KV caching for varying length texts

I am trying to do some strucutured text extraction using some kv caching tricks. For this example I will use the following model and data:

model_name = "Qwen/Qwen2.5-0.5B-Instruct"

model = AutoModelForCausalLM.from_pretrained(
    model_name,
    torch_dtype="auto",
    device_map="auto"
)
tokenizer = AutoTokenizer.from_pretrained(model_name)

# data
text = """We introduce Mistral 7B, a 7–billion-parameter language model engineered for
superior performance and efficiency. Mistral 7B outperforms the best open 13B
model (Llama 2) across all evaluated benchmarks, and the best released 34B
model (Llama 1) in reasoning, mathematics, and code generation. Our model
leverages grouped-query attention (GQA) for faster inference, coupled with sliding
window attention (SWA) to effectively handle sequences of arbitrary length with a
reduced inference cost. We also provide a model fine-tuned to follow instructions,
Mistral 7B – Instruct, that surpasses Llama 2 13B – chat model both on human and
automated benchmarks. Our models are released under the Apache 2.0 license.
Code: <https://github.com/mistralai/mistral-src>
Webpage: <https://mistral.ai/news/announcing-mistral-7b/>"""

template = """{
    "Model": {
        "Name": "",
        "Number of parameters": "",
        "Number of max token": "",
        "Architecture": []
    },
    "Usage": {
        "Use case": [],
        "Licence": ""
    }
}"""

Without kv caching it works in the following way and gives reasonable results (and not amazing given the model size).

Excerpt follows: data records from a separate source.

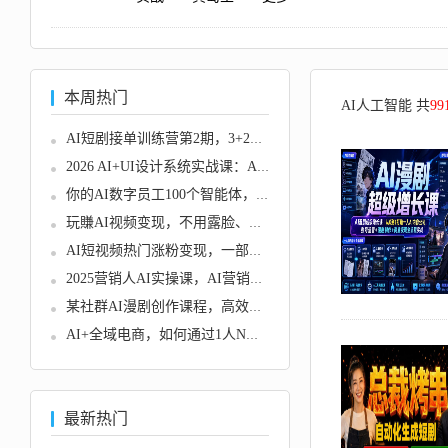
本周热门
AI人工智能 共
99
AI短剧接单训练营第2期，3+2工作...
2026 AI+UI设计系统实战课：AI赋...
你的AI数字员工100个智能体，超级...
玩賺AI视频变现，不用露脸、不用...
AI短视频热门涨粉变现，一部手机...
2025营销人AI实操课，AI营销抢跑...
某社群AI漫剧创作课程，高效掌握...
AI+全域电商，如何通过1人N个智能...
最新热门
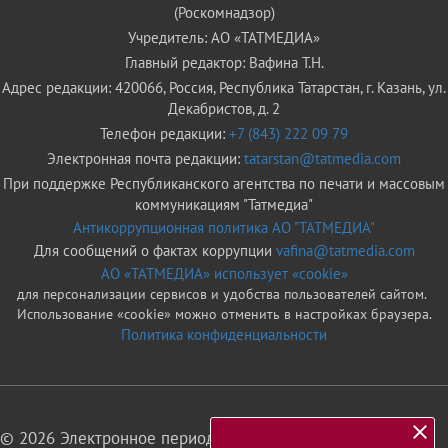
(Роскомнадзор)
Учредитель: АО «ТАТМЕДИА»
Главный редактор: Вафина Т.Н.
Адрес редакции: 420066, Россия, Республика Татарстан, г. Казань, ул.
Декабристов, д. 2
Телефон редакции:
+7 (843) 222 09 79
Электронная почта редакции:
tatarstan@tatmedia.com
При поддержке Республиканского агентства по печати и массовым
коммуникациям "Татмедиа"
Антикоррупционная политика АО "ТАТМЕДИА"
Для сообщений о фактах коррупции
vafina@tatmedia.com
АО «ТАТМЕДИА» использует «cookie»
для персонализации сервисов и удобства пользователей сайтом.
Использование «cookie» можно отменить в настройках браузера.
Политика конфиденциальности
© 2026 Электронное периодическое издание «Татарстан»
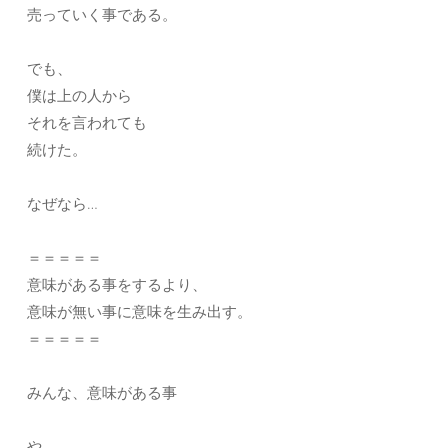
売っていく事である。
でも、
僕は上の人から
それを言われても
続けた。
なぜなら…
＝＝＝＝＝
意味がある事をするより、
意味が無い事に意味を生み出す。
＝＝＝＝＝
みんな、意味がある事
や、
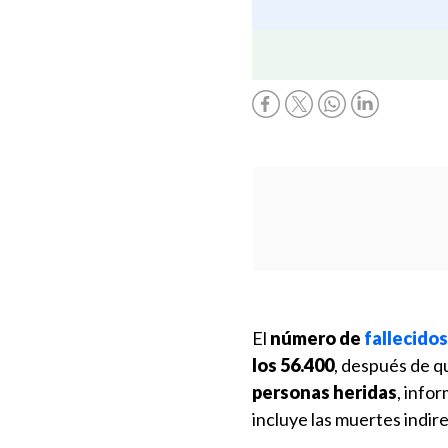
El
número de
fallecidos
los 56.400
, después de qu
personas heridas
, info
incluye las muertes indir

def get_text_with_chat_template(text, key):
    prompt = f"### Text:\n{text}\n### Required Key:\n{key}"
    messages = [
        {
            "role": "system", "content": "You are a helpful assistant that can extract values given a requested key. \
            Be concise and precise. \
            Don't repeat the key in the answer."
        },
        {"role": "user", "content": prompt}
    ]
    text_with_chat_template = tokenizer.apply_chat_template(
        messages,
        tokenize=False,
        add_generation_prompt=True
    )
    return text_with_chat_template

@torch.inference_mode()
def get_key_value(text_with_chat_template):
    batch_encodings = tokenizer([text_with_chat_template], return_tensors="pt", truncation=True, padding=True, max_length=1000).to(model.device)
    pred_ids = model.generate(**batch_encodings, max_new_tokens=200)
    output = tokenizer.batch_decode(pred_ids, skip_special_tokens=True)
    return output[-1].split("assistant\n")[1].strip()

keys = ["Model Name", "Number of parameters", "Number of max token", "Architecture", "Use case", "Licence"]
for key in keys:
    text_with_chat_template = get_text_with_chat_template(text, key)
    print(key, ": ", get_key_value(text_with_chat_template))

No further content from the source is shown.